RU2050788C1 - Method and addition for production of protein-vitamin addition - Google Patents

Abstract

FIELD: agriculture. SUBSTANCE: mineral impurities are separated from lignin in homogenizer 1, and diluted with after-yeast residue to a concentration of 2-12 g/l. Lignin is neutralized before homogenization with ammonia water or lime milk pH 3.5-5.5 and disintegrate is added from disintegrator 6 and directed into disperser 2 which comprises rotor 3 and stator 4 provided with aligned holes 3 where suspended matter is subjected to cavitation hydraulic-impact dispersion to the particle size commensurable with the size of bacteria, i.e. about 1 micron. Mixture is directed into biocultivator 7 comprising alternating vegetable 8 and blow 9 chambers with false bottoms therebetween. Chambers 8 communicate with each other through overflow pipes 11 and contain granular immobilizing packing 12. After growth of biomass the substrate is discharged into device 15 for filtering separation of clarified water on a circular flexible filtering partition. Concentrate of biomass moves into disintegrator 6 while surplus disintegrate, into drier 16. EFFECT: improved functional and operating characteristics. 2 cl, 2 dwg

Description

 The invention relates to a production technique (BVD) on substrates for the utilization of carbon-containing waste, for example, post-yeast residue (PDO), lignin and other effluents, and can be used in sewage treatment plants of a hydrolysis plant.

There is a known method for producing BVD, in which a substrate is prepared with neutralization with ammonia water or milk of lime, aerobic microorganisms are grown on the substrate, in particular fodder yeast, post-yeast residue is separated, microorganisms are washed, disintegrated with the destruction of shells and the release of physiologically active substances (FAV) , dezintegrat sterilized by heating to 90-95 ^{° C} and used as an additive in the feed rate of 5 g per 1 kg of live weight of the animals and birds, the disadvantage of which is the loss ratio of direct duction BVD due to the low degree of efficiency and waste disposal.

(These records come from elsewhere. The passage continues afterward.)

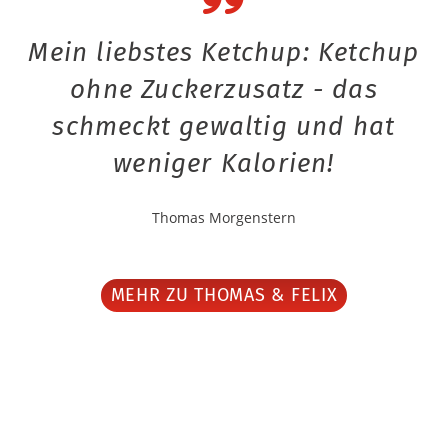
Mein liebstes Ketchup: Ketchup
ohne Zuckerzusatz - das
schmeckt gewaltig und hat
weniger Kalorien!
Thomas Morgenstern
MEHR ZU THOMAS & FELIX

 The purpose of the invention is to increase profitability by the fact that PDO and neutralized lignin are used as substrate components with the ratio between carbon and nitrogen being equal to (100: 5) (100: 1), the suspension of the substrate is crushed to the size of bacteria or their associations, microorganisms are grown in bio-plant apparatus, bacteria are separated by filtration, the biomass of bacteria is disintegrated in the field of centrifugal forces by hydrodynamic, cavitation and thermal effects with the destruction of shells and the release of physiologically active x substances (RFO) RFO part is mixed with the substrate and used as a bio-stimulator of growth and reproduction of microorganisms, and the excess portion of PAM used as BVD.

 A device for implementing the method is known, comprising a mixer for preparing a substrate communicated with a grinder of suspensions and, via a homogenized substrate, with a bio-growth apparatus and further with a microfilter for separating biomass with a disintegrator to obtain a surfactant and a sterilizer for producing BVD, which has the disadvantages of the method.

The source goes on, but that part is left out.